Re: topology with dense.




"Dave L. Renfro" <renfr1dl@xxxxxxxxx> wrote in message
news:1155503454.050431.93160@xxxxxxxxxxxxxxxxxxxxxxxxxxxxxxx
Dave L. Renfro wrote:

Suppose there exists b in X-D such that b /= f(b).
Let V, W be disjoint neighborhoods of b, f(b).
Using continuity of f, there exist neighborhoods
V', W' of b, f(b) such that { f[V'] subset of V }
and { f[W'] subset of W }. D is dense in X and
V' intersect W' is a neighborhood of b, so there
exists d in D such that d belongs to V' intersect W'.
See if you can get a contradiction by showing that
d = f(d) belongs to both V and W.

Dave L. Renfro wrote:

Actually, something's not quite right here (3'rd sentence),
but I'll leave the details for you to work out.
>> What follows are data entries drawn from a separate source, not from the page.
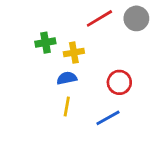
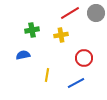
yellow cross: (74, 53) -> (61, 35), moved
blue semicircle: (67, 78) -> (23, 55), moved

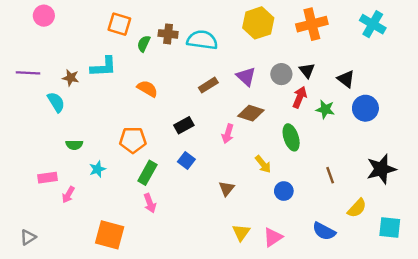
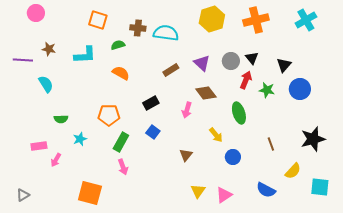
cyan cross: (373, 24) -> (306, 20), turned 30
green semicircle: (144, 44) -> (118, 45), moved, turned 48
brown star: (71, 78) -> (49, 49), moved
black triangle: (346, 79) -> (284, 65), turned 35
brown diamond: (251, 113) -> (206, 93), turned 35

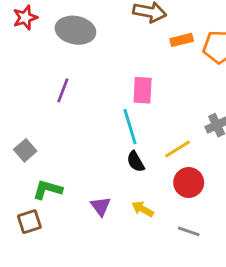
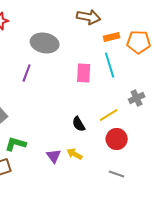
gray ellipse: (75, 30) -> (45, 43), moved
cyan line: (130, 127) -> (110, 65), moved
yellow arrow: (143, 209) -> (75, 154), moved

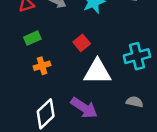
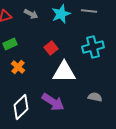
cyan cross: (137, 56) -> (93, 47), moved
orange cross: (42, 66) -> (18, 67), turned -32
I've given
you the basic idea, which is probably all I should be
doing anyway.

mina_world wrote:

sorry, i can't understand that V' intersect W' is
a neighborhood of b. i need one more your advice.

In what I first wrote, change D to A (your dense set was
A, and I slipped up and used D, my letter-of-choice for
dense sets), omit the definition of V' and delete f(b)
in the 3'rd sentence [i.e. change "there exist neighborhoods
V', W' of b, f(b) such that" in the 3'rd sentence to "there
exists a neighborhood W' of b such that"], and in the 4'th
sentence change (twice) "V' intersect W'" to "V intersect W'".


yes, i see. thank you very much for your advice.